El hombre apartó la mirada rápidamente. El fuego de los ojos de Elphame daba a entender que era algo más que La MacCallan. Estaba marcada por Epona, y a nadie le gustaba incurrir en la ira de una Diosa.

Mientras el grupo volvía lentamente hacia el castillo, Danann se acercó a Elphame.

– Deja que te ayude con la pequeña Sanadora, Diosa.

Sus ojos estaban llenos de compasión, y la ira de Elphame se desvaneció. Ella quedó exhausta, perdida.

– Es tan ligera -dijo, con la voz quebrada.

– El cuerpo de Brenna no era lo que la definía. Tenía una gran voluntad en una forma muy pequeña -dijo Danann.

– Su corazón era su fuerza -añadió Wynne, acercándose a ellos. Tenía sus mejillas color marfil llenas de lágrimas.

– Y su bondad -dijo Meara, que también se unió a ellos. Le temblaba la voz de emoción-. Sería un honor que nos permitieras ayudarte a ungir el cuerpo de Brenna.

Elphame miró al sabio y anciano centauro y a las dos jóvenes. Ellos no la rechazaron, ni la acusaron de defender a un monstruo. Ella todavía era la Jefa del Clan. Elphame tuvo que contener sus propias lágrimas. Era La MacCallan. El clan dependía de su fuerza. No iba a llorar.

– Acepto vuestra ayuda. Venid conmigo a la tienda de Brenna. La prepararemos allí.

Los cuatro formaron una triste procesión hasta las tiendas.
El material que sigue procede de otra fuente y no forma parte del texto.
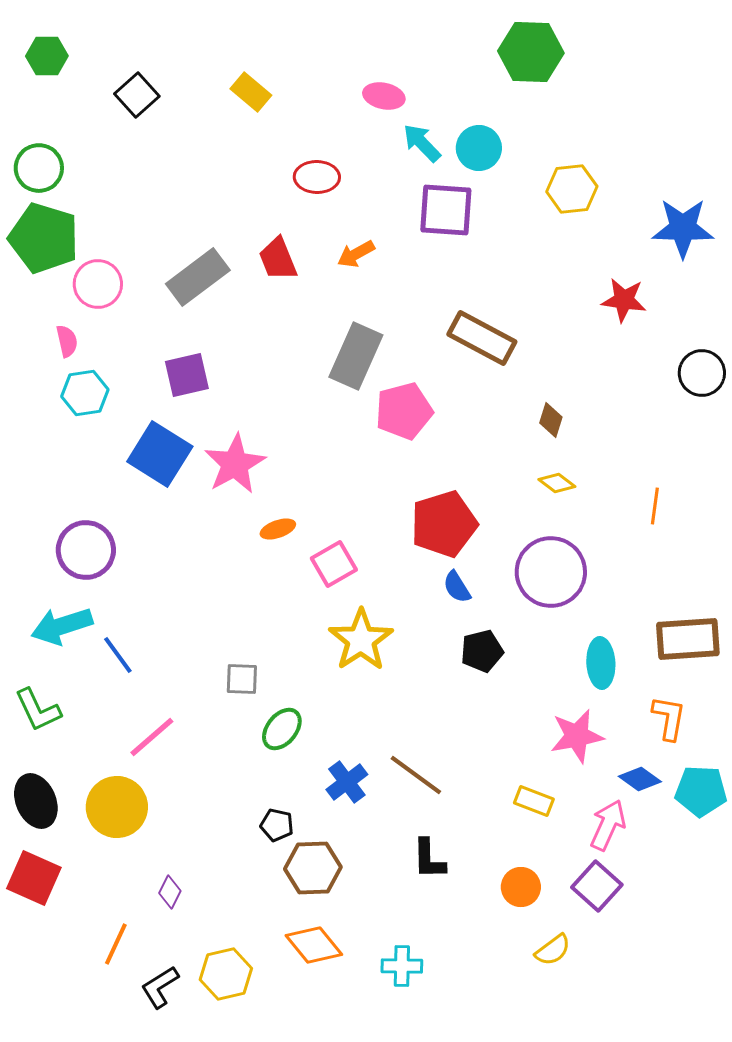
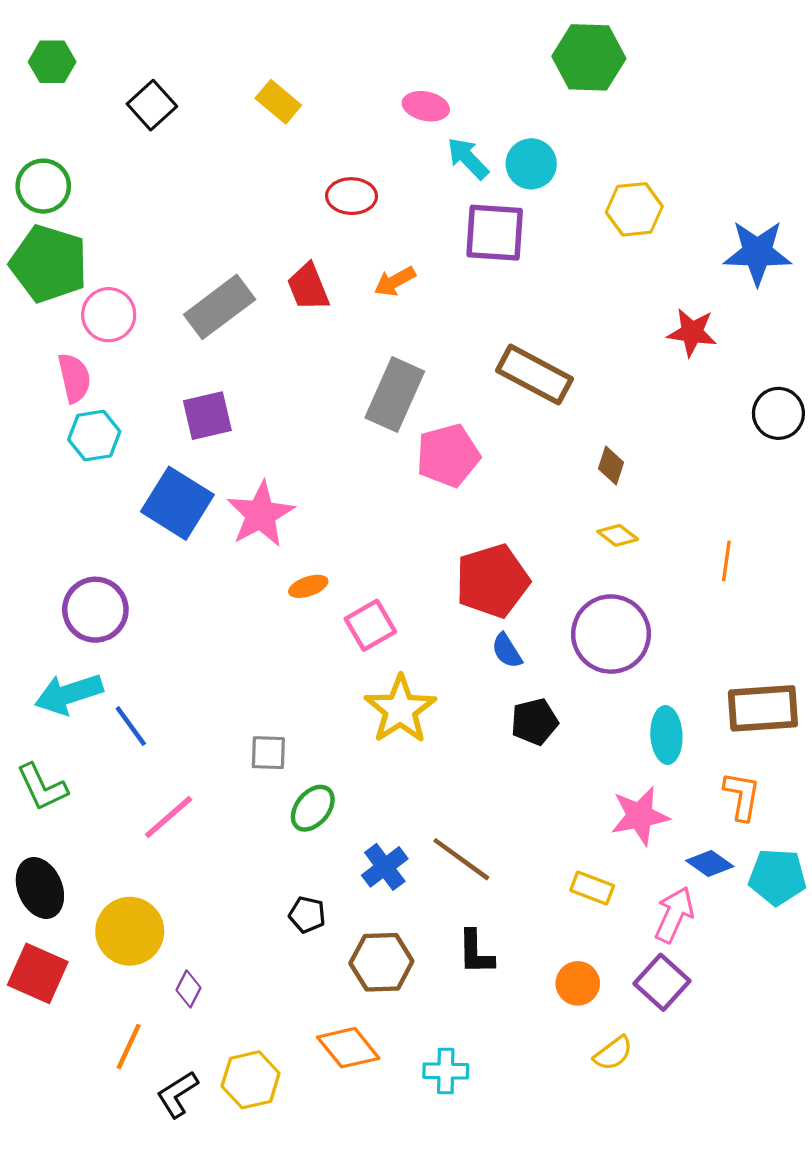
pink semicircle: (67, 341) -> (74, 378), size x1.4
yellow circle: (117, 807) -> (130, 931), moved
brown hexagon: (313, 868) -> (381, 962), moved

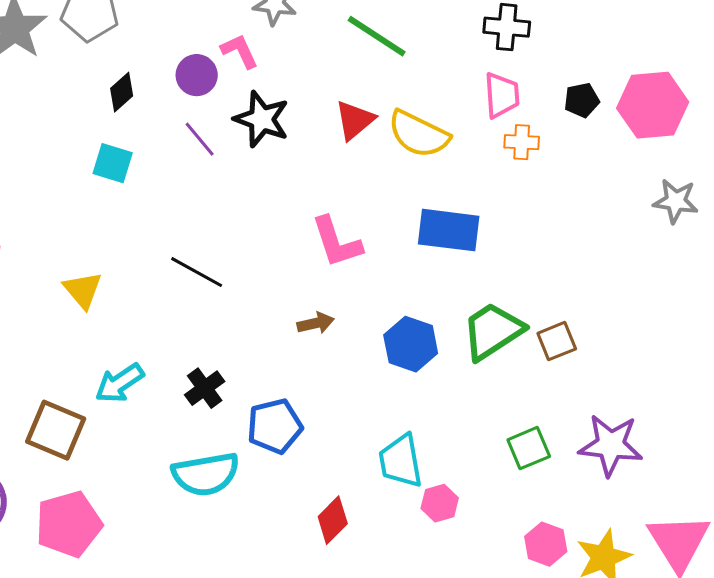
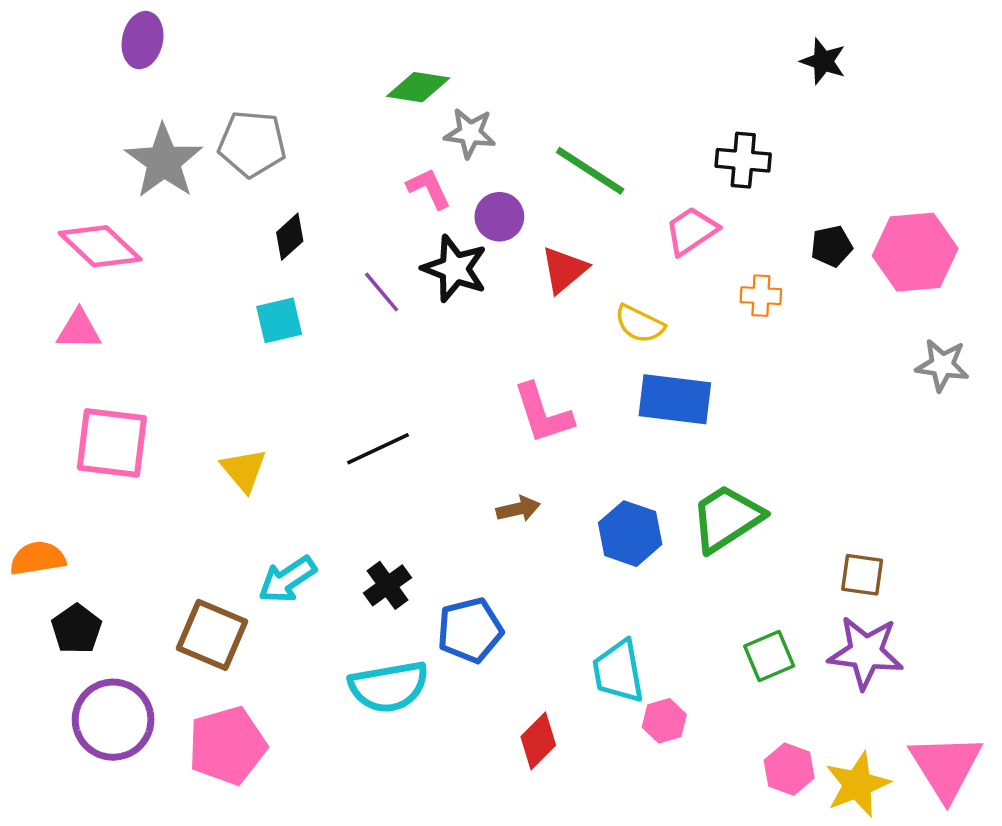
purple circle: (197, 75) -> (499, 217), moved
pink trapezoid: (502, 95) -> (691, 231), moved, turned -120
yellow semicircle: (419, 134) -> (640, 324), moved, size x0.7
cyan square: (113, 163) -> (279, 320), turned -30
black line: (197, 272) -> (378, 449), turned -54
brown square: (557, 341) -> (862, 575), moved, turned 30

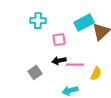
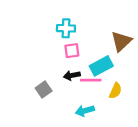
cyan cross: (38, 21) -> (66, 28), moved
cyan rectangle: (84, 23) -> (101, 66), moved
Junto a la de Brenna estaba sentada la pequeña lobezna. Elphame se había olvidado por completo de Fand, y se sorprendió al ver que alguien la había atado a uno de los postes de la tienda. La lobezna se puso a brincar a modo de saludo, pero cuando Elphame y su carga se acercaron, su actitud cambió drásticamente. Bajó las orejas y la cola, y comenzó a gimotear de tristeza, y se tumbó en el suelo. Elphame entró en la tienda y depositó a Brenna en su camita, y todos comenzaron a ungir su cuerpo mientras los aullidos de Fand resonaban por el día que se terminaba.